19. Lois & Clark: The New Adventures of Superman
After the flop that was Superman IV: The Quest for Peace, the Man of Steel laid virtually dormant as a media property outside of comics. This is the show that really brought him back to the public eye. Dean Cain played a serviceable, if not spectacular Superman, but his chemistry between he and the beautiful Teri Hatcher was the driving force of the series.
18. Sabrina the Teenage Witch
Fun and easily accessible. A good portion of the fanbase for this teen supernatural comedy have no idea that it was actually a modernized take on an Archie Comics series. While Melissa Joan Hart was great in the titular role, the real star of the show was the animatronic cat, Salem.
Yes, it’s campy. Yes, it strips away all of the darkness and edge from the Caped Crusader. Yes, it is just downright silly at times. And yes, it is ridiculously entertaining in its own right.
16. Legends of Tomorrow
The first of 3 of CW’s series of inter-connected DC properties known as the “Arrowverse.” A ragtag team of former villains and fallen/disgraced heroes all in search of redemption as they travel through time battling threats to humanity. Not as consistent as Arrow, but at its best, I actually think it’s better.
15. Agent Carter
Simultaneously a spin-off of both Agents of S.H.I.E.L.D. and the Captain America film franchise, Agent Carter followed the life of Cap’s old love interest Peggy Carter and her struggles to prove herself as not only a capable agent, but actually the best agent in a male-dominated world. Really bridges the gap between the MCU movies and television series.
The show that launched CW’s “Arrowverse.” Much darker in tone than the other series in the shared universe, without being too dark. While Stephen Amell looks the part of Oliver Queen pretty well, and I appreciate his commitment to the parkour and training regimen for the role, his acting always seems to fall a bit flat, especially in comparison to some of his co-stars like Emily Bett Rickards (Felicity Smoak) and David Ramsey (Spartan). Known for strangely consistently using Batman villains instead of digging deep into Green Arrow’s rogues gallery.

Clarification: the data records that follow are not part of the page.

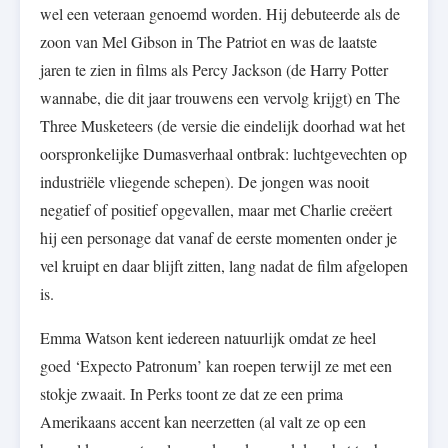
wel een veteraan genoemd worden. Hij debuteerde als de
zoon van Mel Gibson in The Patriot en was de laatste
jaren te zien in films als Percy Jackson (de Harry Potter
wannabe, die dit jaar trouwens een vervolg krijgt) en The
Three Musketeers (de versie die eindelijk doorhad wat het
oorspronkelijke Dumasverhaal ontbrak: luchtgevechten op
industriële vliegende schepen). De jongen was nooit
negatief of positief opgevallen, maar met Charlie creëert
hij een personage dat vanaf de eerste momenten onder je
vel kruipt en daar blijft zitten, lang nadat de film afgelopen
is.
Emma Watson kent iedereen natuurlijk omdat ze heel
goed ‘Expecto Patronum’ kan roepen terwijl ze met een
stokje zwaait. In Perks toont ze dat ze een prima
Amerikaans accent kan neerzetten (al valt ze op een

13. Teenage Mutant Ninja Turtles*
Considered by many to be the definitive take on Kevin Eastman and Peter Laird’s iconic crime fighting reptiles. Much more lighthearted and funny, and less faithful to and focused on the samurai culture than the original comic, but responsible for creating many of the personality traits and characteristics that have become widely-accepted parts of these beloved characters, including the turtles wearing different colored masks and making April O’Neil a reporter instead of a computer programmer and lab assistant.
12. Luke Cage
While the series’ first season feels a bit uneven, with a fantastic, engaging first half followed by a slow, sometimes to the point of boring, second half, when it’s good, it’s very good. A huge part of that imbalance comes from the lack of Cottonmouth (played brilliantly by Mahershala Ali) in the back half, and the antagonist focus shifting to the poorly developed, far less interesting, Diamondback. Here’s hoping the second season can reach a little more consistency.

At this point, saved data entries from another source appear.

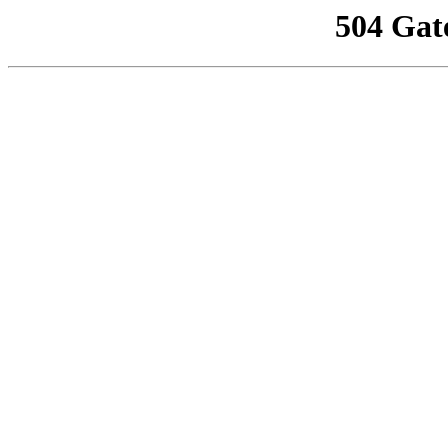
504 Gat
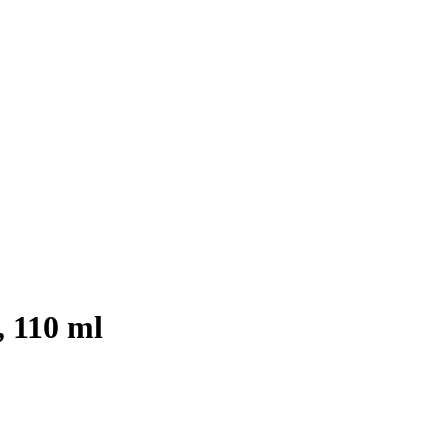
, 110 ml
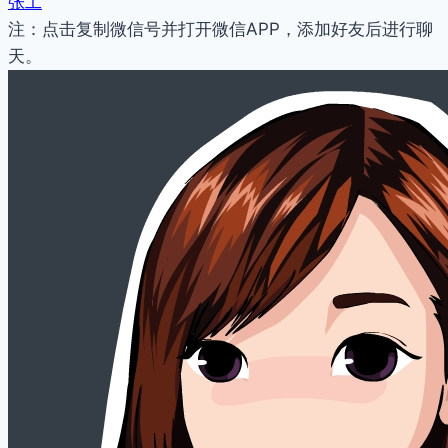
张工
注：点击复制微信号并打开微信APP，添加好友后进行聊
天。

Loosely based on Garth Ennis and Steve Dillon’s seminal comic series of the same name, about a Texas preacher who becomes imbued with supernatural powers on his journey to literally find God. The first season serves almost as a prequel, with small pieces of the early issues woven in. While there are several great performances on the show, the true stand out is Joseph Gilgun as the hard-drinking Irish vampire, Cassidy.
10. Agents of S.H.I.E.L.D.
The first television entrant in the Marvel Cinematic Universe. Started off a bit slow, but by the end of the first season, it really found its legs, thanks in large part to direct connections to the plot of Captain America: The Winter Soldier. Focuses on a team of specialized agents on clandestine missions for the government lead by Phil Coulson (resurrected after the events of The Avengers), and features one of the most diverse ensembles on television.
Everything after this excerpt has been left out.